Peningkatan anggaran pendidikan sebagaimana dalam amanat Undang-Undang dimana pemerintah wajib mengalokasikan anggaran pendidikan sebesar 20 persen dari APBN tidak perlu dicemburui. Bahkan anggaran sebesar itu belum mampu atau mencukupi untuk membiayai seluruh anggaran biaya pendidikan di tanah air.
Banyaknya sekolah-sekolah yang tidak sesuai dengan fakta dilapangan apakah standar nasional (SSN) atau sekolah unggulan (sekolah plus) bahkan sekolah standar nasional bertaraf internasional (SSN-BI) mengindikasikan bahwa sistem regularisasi tidak dilakukan secara fair dan objektif.
Mencermati hal itu semoga pada tahun 2010 Menteri yang ditempatkan di Departemen Pendidikan Nasional adalah orang yang benar-benar kompeten dan mengerti tentang seluk beluk lembaga pendidikan sehingga hasil produk pendidikan kita dimata internasional semakin baik.
Kita harus menyadari tanggung jawab dunia pendidikan untuk menyediakan sumber daya manusia (SDM) yang berkualitas sesuai dengan tuntutan perkembangan zaman dan pembangunan membutuhkan kerja keras.
Selain anggaran yang memadai sektor pendidikan harus menjadi lembaga terdepan yang mampu menjunjung tinggi prinsip-prinsip integritas dan kejujuran. Sebab semua pemimpin, pejabat serta tenaga-tenaga kerja yang bekerja di sektor pemerintah maupun swasta adalah produk pendidikan.
Konon prinsip-prinsip integritas dan kejujuran itulah yang sering kita abaikan dalam mendidik siswa/anak didik disekolah sehingga perilaku kita ditiru oleh anak didik. Termasuk dilingkungan keluarga kita tidak menerapkan prinsip-prinsip kejujuran dan menjunjung tinggi integritas. Bahkan lembaga pendidikan luar sekolahpun banyak yang mengabaikannya sehingga berdampak pada semakin menurunnya citra bangsa di dunia internasional.
Tidak perlu kita menyebutkan satu persatu tentang ketidakjujuran kita kepada bangsa lain di dunia, faktanya kita lihat sendiri di negeri ini betapa banyaknya oknum pemimpin yang tidak jujur dan membohongi rakyatnya.

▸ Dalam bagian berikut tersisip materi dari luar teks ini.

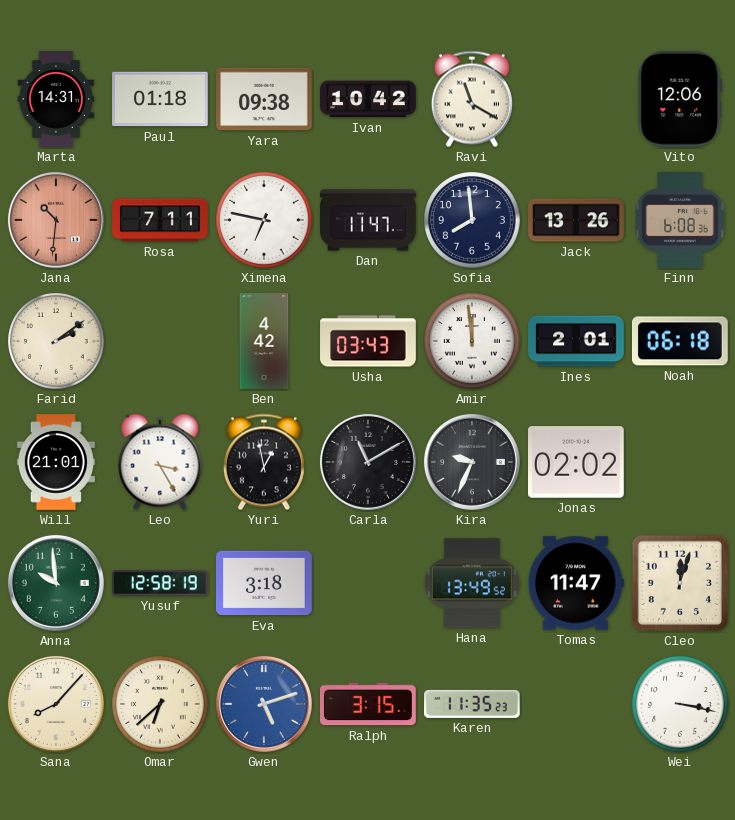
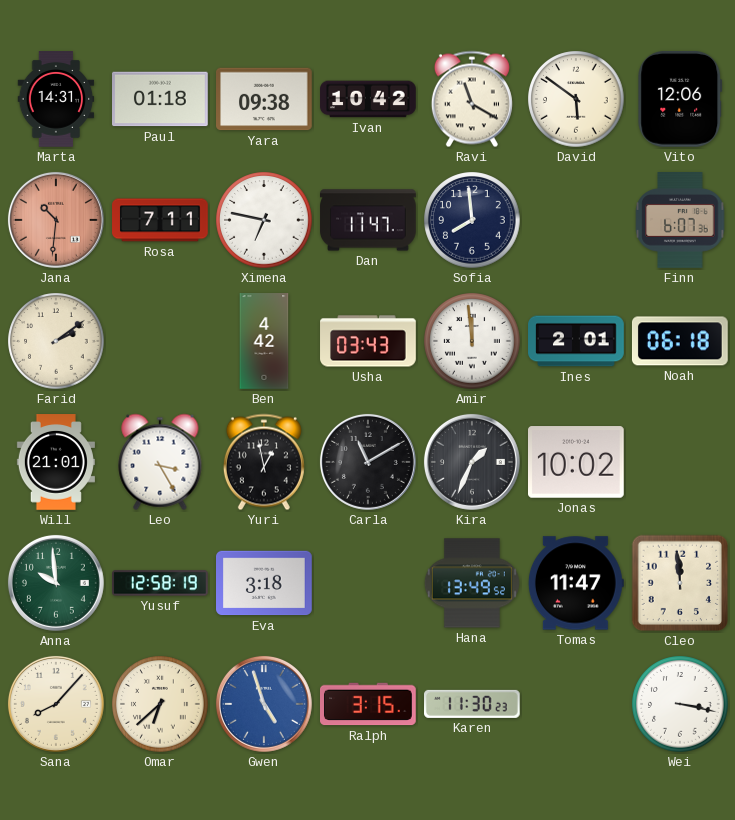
David: none -> 5:51
Jack: 13:26 -> none
Finn: 6:08 -> 6:07
Kira: 9:34 -> 1:34
Jonas: 02:02 -> 10:02
Cleo: 12:03 -> 11:59
Gwen: 5:12 -> 4:57
Karen: 11:35 -> 11:30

Karena itu dimasa mendatang sistem regularisasi kompetisi yang objektif dalam pendidikan harus benar-benar diterapkan sehingga bangsa ini mampu menjadi “macan” Asia.
Kita perlu berkaca dan mengkaji kembali apakah benar prinsip integritas kita junjung tinggi dalam memberlakukan sertifikasi itu kepada para guru dan dosen adalah untuk peningkatan mutu dan kualitas pendidikan di tanah air. Apabila memang benar mengapa pada akhirnya program sertifikasi itu tidak mengacu pada prinsip keadilan dan berujung pada uang.
Bagaimana dengan guru yang tidak memiliki kualifikasi sarjana seperti guru-guru yang ijazahnya hanya diploma (D1-D2 dan D3) apakah tidak layak disertifikasi?
Seharusnya para guru-guru malu apabila guru yang bersangkutan kualifikasinya sudah S2 (Magister-red) masih bertanya kepada guru yang kualifikasi pendidikannya Diploma II (D2) bahkan kepada yang kualifikasi pendidikannya S1 pun.
Memang sungguh ironis apabila dalam konteks regularisasi dalam pendidikan kita dilakukan kompetisi objektif banyak ketimpangan-ketimpangan yang ditemukan dilapangan. Percuma saja diberlakukan kriteria ketuntasan minimal (KKM) oleh guru namun kenyataannya tidak sesuai hasilnya dengan penilaian oleh lembaga-lembaga lain. Feed back dan solusinya bahwa yang diprogramkan dan direncanakan hasilnya harus berbanding lurus. Itulah standar yang benar-benar mengacu pada penilaian objektif yang sesungguhnya.